So first, the identity thing... I know I've taken the requisite cracks at the new sponsor -- You're Pregnant and all that. But a larger point is, what exactly should we call them? They've had three names in four years. Davitamon-Lotto... Lotto Domo... Lotto Adecco (before the Domo merger). Can't we just call them Lotto? This is a company that's invested in Cycling non-stop for fifteen years. Yo, Lotto... respect. And nice website.
As for their classics prospects, Marc Sergeant has been hedging his bets on the rest of the Pro Tour calendar for years. Roots and roster aside, Lotto are less a Belgian team than a Pro Tour team, with legitimate, reachable goals in just about every month of the season. Is that success? Cycling doesn't have a Super Bowl, the one benchmark of success, and so if Lotto score a green jersey, coupla one-days, and get Cadel Evans high up on the GC at the Tour, then maybe we should respect that. Then again, their official Pro Tour position was 16th.

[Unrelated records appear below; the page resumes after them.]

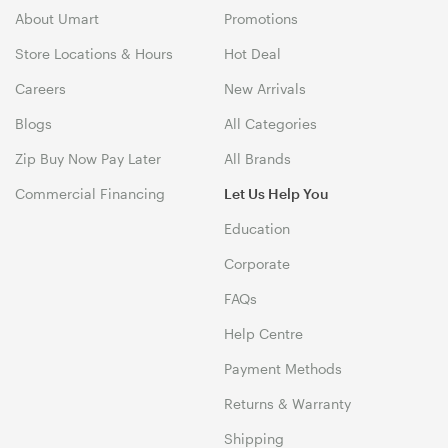
About Umart
Promotions
Store Locations & Hours
Hot Deal
Careers
New Arrivals
Blogs
All Categories
Zip Buy Now Pay Later
All Brands
Commercial Financing
Let Us Help You
Education
Corporate
FAQs
Help Centre
Payment Methods
Returns & Warranty
Shipping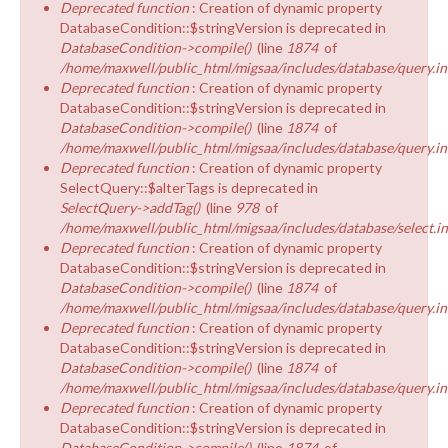
Deprecated function
: Creation of dynamic property
DatabaseCondition::$stringVersion is deprecated in
DatabaseCondition->compile()
(line
1874
of
/home/maxwell/public_html/migsaa/includes/database/query.in
Deprecated function
: Creation of dynamic property
DatabaseCondition::$stringVersion is deprecated in
DatabaseCondition->compile()
(line
1874
of
/home/maxwell/public_html/migsaa/includes/database/query.in
Deprecated function
: Creation of dynamic property
SelectQuery::$alterTags is deprecated in
SelectQuery->addTag()
(line
978
of
/home/maxwell/public_html/migsaa/includes/database/select.i
Deprecated function
: Creation of dynamic property
DatabaseCondition::$stringVersion is deprecated in
DatabaseCondition->compile()
(line
1874
of
/home/maxwell/public_html/migsaa/includes/database/query.in
Deprecated function
: Creation of dynamic property
DatabaseCondition::$stringVersion is deprecated in
DatabaseCondition->compile()
(line
1874
of
/home/maxwell/public_html/migsaa/includes/database/query.in
Deprecated function
: Creation of dynamic property
DatabaseCondition::$stringVersion is deprecated in
DatabaseCondition->compile()
(line
1874
of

- Predictor-Lotto's current $7.8 mil budget is one potential excuse for their uninspiring position. Only three teams (Saunier Duval, Liquigas, Unibet) spend less. They're outgunned by Bouygues Telecom.
- Not winning or even focusing on the Tour of Flanders is a cardinal sin for a Belgian team, right? OK, but Lotto project a more foreign face than Quick Step, with Robbie McEwen delivering the most wins, and Cadel Evans is their big gun in places like Liege and Huez. But... 21 of their 30 riders are Belgian, and by that I mean Flemish. Unlike Quick Step's comfortable disdain of the grand tours, Lotto's mediocrity in the home country is more of a problem.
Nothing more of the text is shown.